→ **EXERCISE DIRECTIONS**
Return each entry below exactly. Skip the images.

Collected data:
....
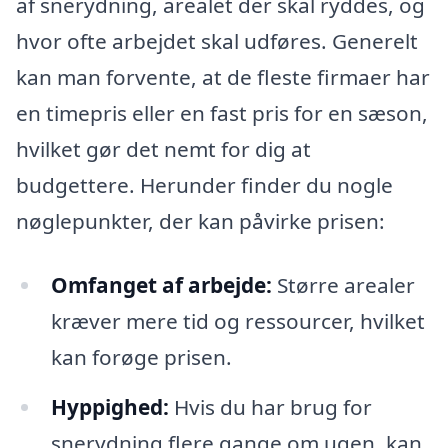
af snerydning, arealet der skal ryddes, og
hvor ofte arbejdet skal udføres. Generelt
kan man forvente, at de fleste firmaer har
en timepris eller en fast pris for en sæson,
hvilket gør det nemt for dig at
budgettere. Herunder finder du nogle
nøglepunkter, der kan påvirke prisen:
Omfanget af arbejde:
Større arealer
kræver mere tid og ressourcer, hvilket
kan forøge prisen.
Hyppighed:
Hvis du har brug for
snerydning flere gange om ugen, kan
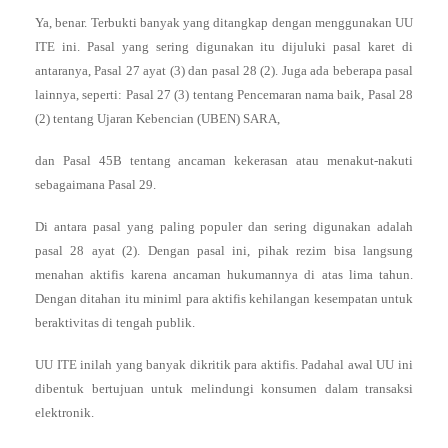
Ya, benar. Terbukti banyak yang ditangkap dengan menggunakan UU
ITE ini. Pasal yang sering digunakan itu dijuluki pasal karet di
antaranya, Pasal 27 ayat (3) dan pasal 28 (2). Juga ada beberapa pasal
lainnya, seperti: Pasal 27 (3) tentang Pencemaran nama baik, Pasal 28
(2) tentang Ujaran Kebencian (UBEN) SARA,
dan Pasal 45B tentang ancaman kekerasan atau menakut-nakuti
sebagaimana Pasal 29.
Di antara pasal yang paling populer dan sering digunakan adalah
pasal 28 ayat (2). Dengan pasal ini, pihak rezim bisa langsung
menahan aktifis karena ancaman hukumannya di atas lima tahun.
Dengan ditahan itu miniml para aktifis kehilangan kesempatan untuk
beraktivitas di tengah publik.
UU ITE inilah yang banyak dikritik para aktifis. Padahal awal UU ini
dibentuk bertujuan untuk melindungi konsumen dalam transaksi
elektronik.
....
→ **SOLUTION FOR THIS PROBLEM**
af snerydning, arealet der skal ryddes, og
hvor ofte arbejdet skal udføres. Generelt
kan man forvente, at de fleste firmaer har
en timepris eller en fast pris for en sæson,
hvilket gør det nemt for dig at
budgettere. Herunder finder du nogle
nøglepunkter, der kan påvirke prisen:
Omfanget af arbejde:
Større arealer
kræver mere tid og ressourcer, hvilket
kan forøge prisen.
Hyppighed:
Hvis du har brug for
snerydning flere gange om ugen, kan
Ya, benar. Terbukti banyak yang ditangkap dengan menggunakan UU
ITE ini. Pasal yang sering digunakan itu dijuluki pasal karet di
antaranya, Pasal 27 ayat (3) dan pasal 28 (2). Juga ada beberapa pasal
lainnya, seperti: Pasal 27 (3) tentang Pencemaran nama baik, Pasal 28
(2) tentang Ujaran Kebencian (UBEN) SARA,
dan Pasal 45B tentang ancaman kekerasan atau menakut-nakuti
sebagaimana Pasal 29.
Di antara pasal yang paling populer dan sering digunakan adalah
pasal 28 ayat (2). Dengan pasal ini, pihak rezim bisa langsung
menahan aktifis karena ancaman hukumannya di atas lima tahun.
Dengan ditahan itu miniml para aktifis kehilangan kesempatan untuk
beraktivitas di tengah publik.
UU ITE inilah yang banyak dikritik para aktifis. Padahal awal UU ini
dibentuk bertujuan untuk melindungi konsumen dalam transaksi
elektronik.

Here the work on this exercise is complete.